If the outcome isn’t what we hoped to achieve, we’ve failed…the opportunity is lost. That’s how we think about outcomes.
The reality is that nothing is further from the truth. What people fail to realize is that outcomes carry with them the unstated term “yet.”
Nothing’s final
What happens when you achieve the outcome you desire? You’re happy, right? Yet, it isn’t long before you want more. It’s the desire to continue to improve, to excel, that makes life fun and exciting. A favorable outcome isn’t, nor should it be, final. It’s merely a stepping stone on the path to a fun, exciting life.
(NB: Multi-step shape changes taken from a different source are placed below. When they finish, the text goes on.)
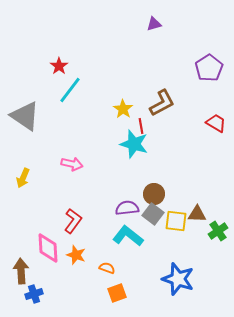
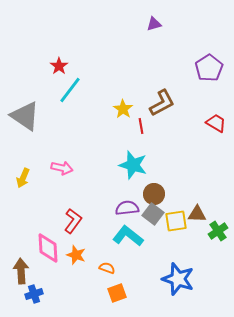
cyan star: moved 1 px left, 21 px down
pink arrow: moved 10 px left, 4 px down
yellow square: rotated 15 degrees counterclockwise
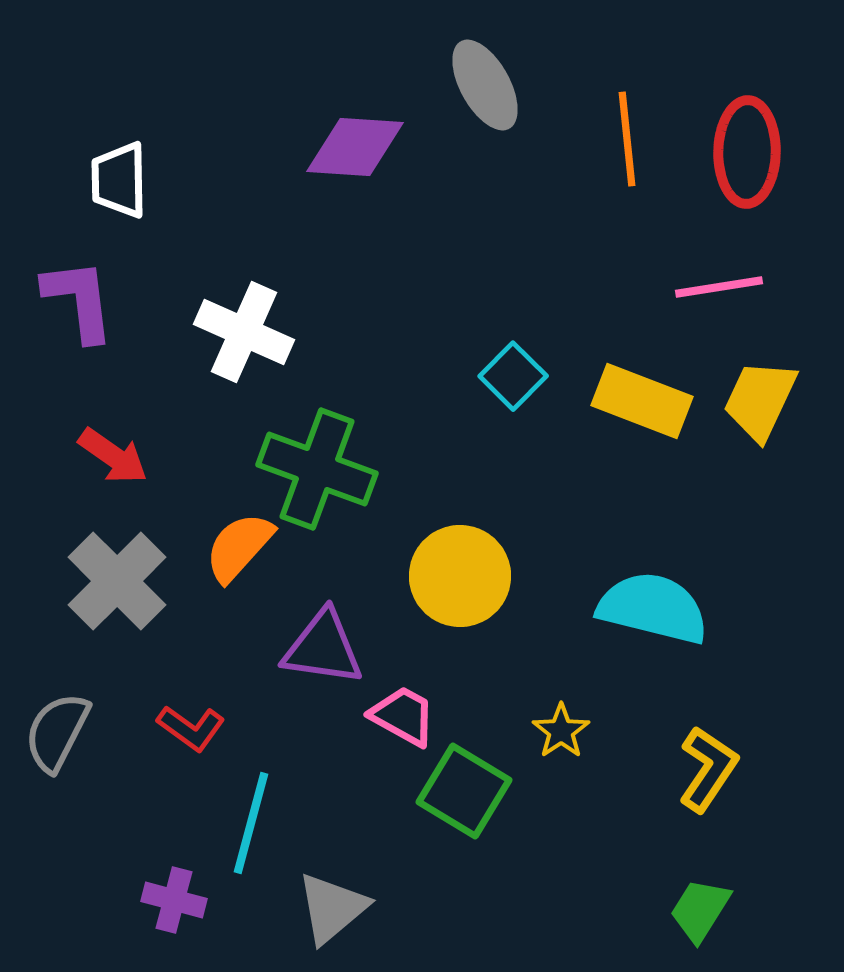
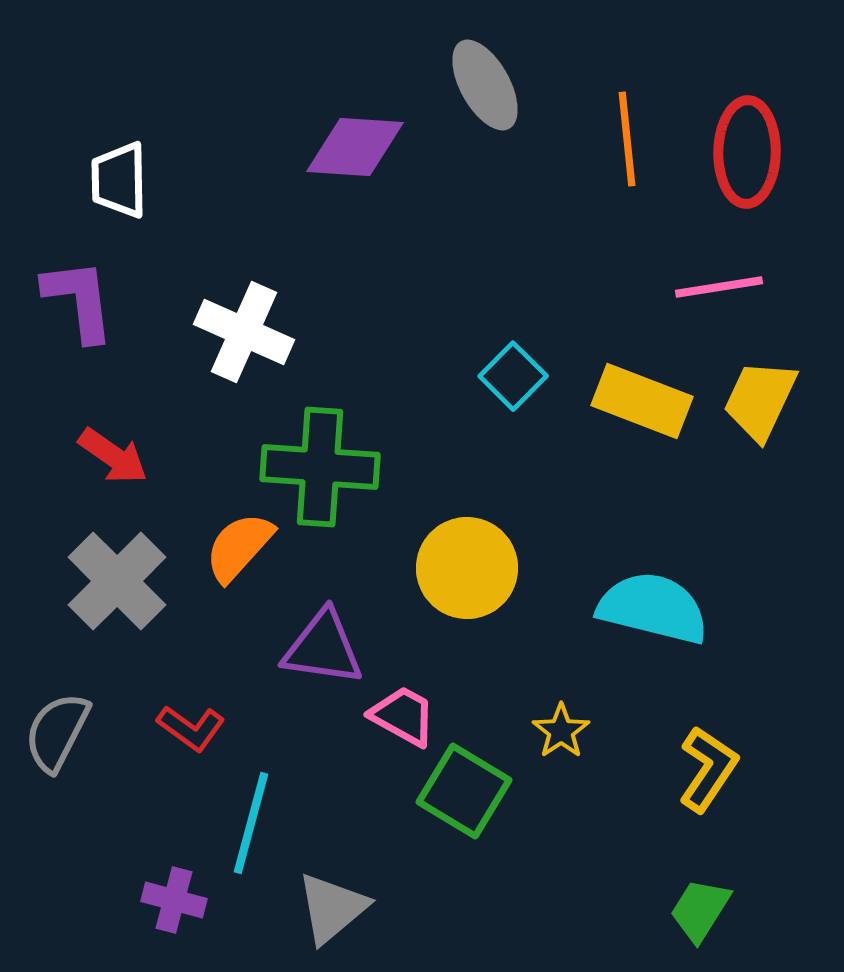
green cross: moved 3 px right, 2 px up; rotated 16 degrees counterclockwise
yellow circle: moved 7 px right, 8 px up
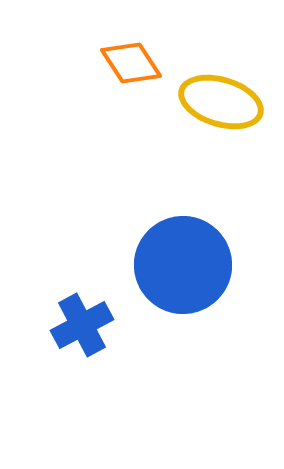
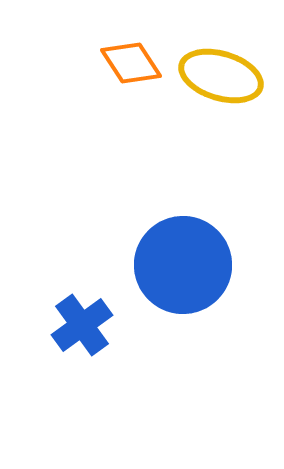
yellow ellipse: moved 26 px up
blue cross: rotated 8 degrees counterclockwise
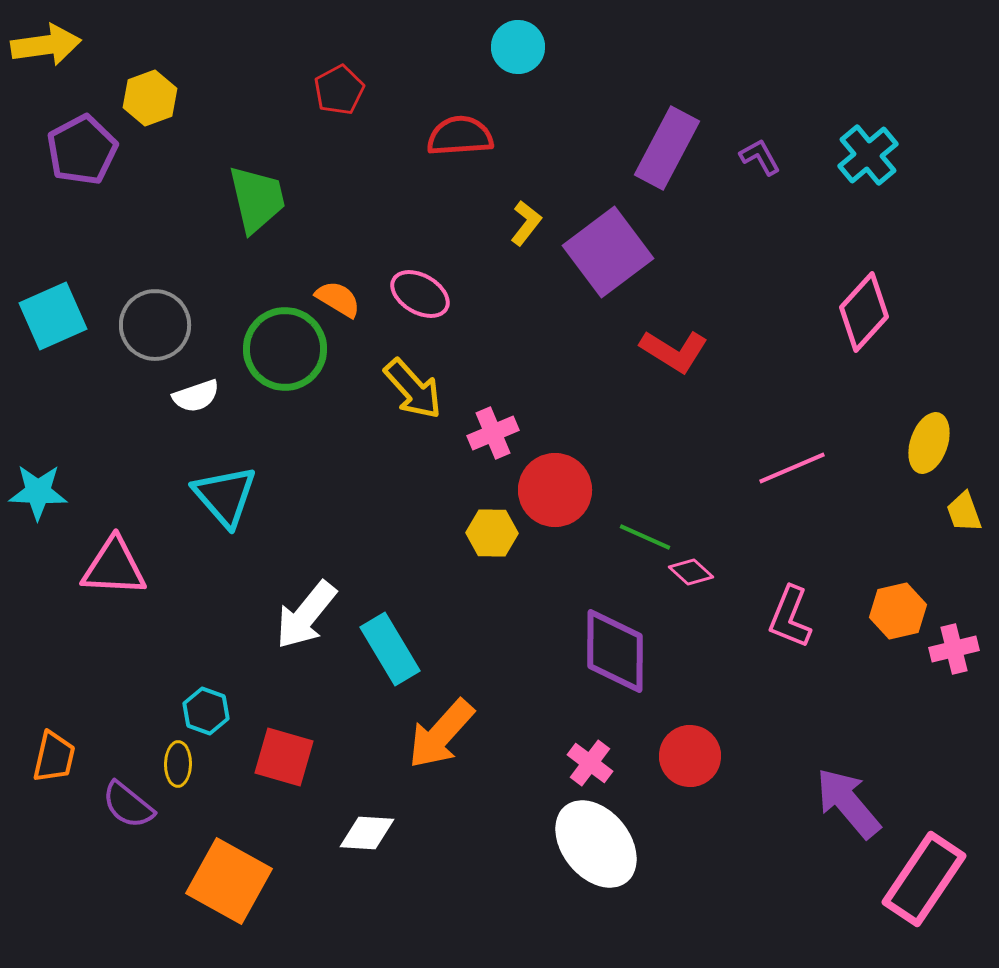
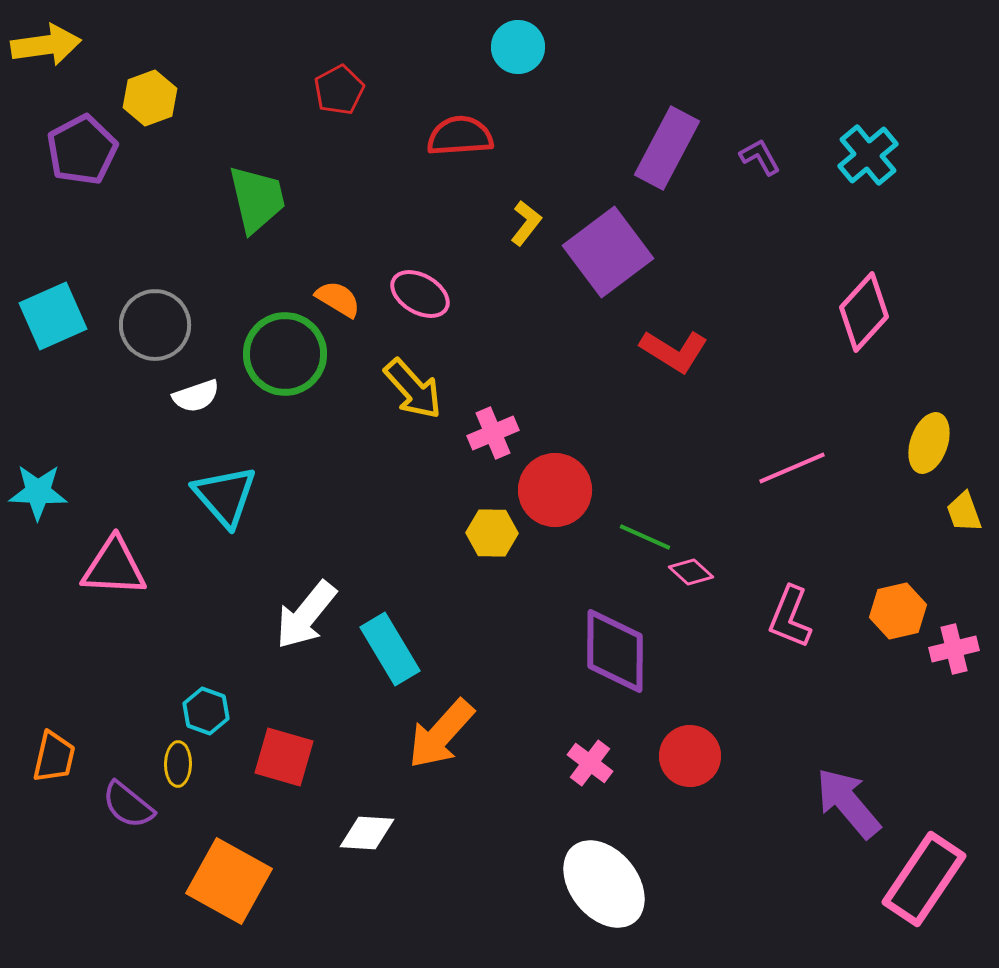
green circle at (285, 349): moved 5 px down
white ellipse at (596, 844): moved 8 px right, 40 px down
The same is true when the result isn’t what you’d hoped to achieve. It isn’t a failure. It simply means that you have succeeded yet…that there was a lesson to be learned that will propel you closer and closer to your goal. You’ll notice that I didn’t say “ultimate goal” because that would fly in the face of the desire for more once we achieve any goal.
For you
The next time that you get the outcome that you sought, or more, enjoy the ride. Take time to bask in the glow of that success. When the glow fades and a desire for something new and exciting arises, celebrate the opportunity to experience the joy of tackling and overcoming new challenges…achieving things that you wouldn’t have previously thought possible. Then bask in the glow again.
If things don’t go as planned, if you don’t get the result you desired, remind yourself that you haven’t achieved that result yet. That success is assured by virtue of your desire and by implementing what you learned in the previous experience. Combining desire and learning makes you unstoppable.
For our kids
When you see kids feeling down because the outcome wasn’t what they wanted, share the insights above with them. Get them in the habit of adding the word “yet” to their analysis of any outcome they achieve. You want them to think:
I am successful, YET I know I’ll soon desire more.
I didn’t get the result I wanted YET. I know that modifying my approach based on what I learned will move me closer to my goal.
You and your kids will find that you enjoy your life’s journey regardless of the outcome…and discover that letting go of the outcome really isn’t all that hard.